## Assignment:
Examine each line of the data, and copy the ones containing "consent".

## Stored dataset items:

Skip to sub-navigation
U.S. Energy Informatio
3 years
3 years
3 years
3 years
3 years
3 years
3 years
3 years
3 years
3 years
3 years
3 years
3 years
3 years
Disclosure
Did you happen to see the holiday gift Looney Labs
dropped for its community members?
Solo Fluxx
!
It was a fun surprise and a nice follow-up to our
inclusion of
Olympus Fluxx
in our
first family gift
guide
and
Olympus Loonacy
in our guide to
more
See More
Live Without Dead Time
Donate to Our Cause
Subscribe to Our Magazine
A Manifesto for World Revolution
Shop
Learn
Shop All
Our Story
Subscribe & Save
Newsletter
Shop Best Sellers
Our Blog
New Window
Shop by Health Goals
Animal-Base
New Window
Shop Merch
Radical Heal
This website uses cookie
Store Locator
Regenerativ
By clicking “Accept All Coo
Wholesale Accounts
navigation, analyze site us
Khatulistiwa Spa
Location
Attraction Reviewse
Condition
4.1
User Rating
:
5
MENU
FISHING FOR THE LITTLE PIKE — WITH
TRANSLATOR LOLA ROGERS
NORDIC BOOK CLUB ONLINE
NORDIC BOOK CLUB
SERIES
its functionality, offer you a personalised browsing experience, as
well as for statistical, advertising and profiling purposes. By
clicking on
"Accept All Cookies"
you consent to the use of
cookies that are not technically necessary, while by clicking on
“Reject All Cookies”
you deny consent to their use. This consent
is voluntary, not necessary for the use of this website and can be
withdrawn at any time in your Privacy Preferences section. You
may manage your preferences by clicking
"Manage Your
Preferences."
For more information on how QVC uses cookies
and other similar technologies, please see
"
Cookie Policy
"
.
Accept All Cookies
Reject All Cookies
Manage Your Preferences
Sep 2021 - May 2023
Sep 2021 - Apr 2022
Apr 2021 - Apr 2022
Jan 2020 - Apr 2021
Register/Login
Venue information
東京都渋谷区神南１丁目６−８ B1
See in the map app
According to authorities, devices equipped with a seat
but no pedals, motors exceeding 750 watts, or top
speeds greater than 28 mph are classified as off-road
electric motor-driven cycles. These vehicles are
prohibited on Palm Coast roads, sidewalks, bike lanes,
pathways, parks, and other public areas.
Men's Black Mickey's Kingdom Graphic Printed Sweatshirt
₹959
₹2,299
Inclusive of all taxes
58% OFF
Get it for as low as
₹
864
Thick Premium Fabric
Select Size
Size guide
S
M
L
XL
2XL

## Response to the exercise:
you consent to the use of
you deny consent to their use. This consent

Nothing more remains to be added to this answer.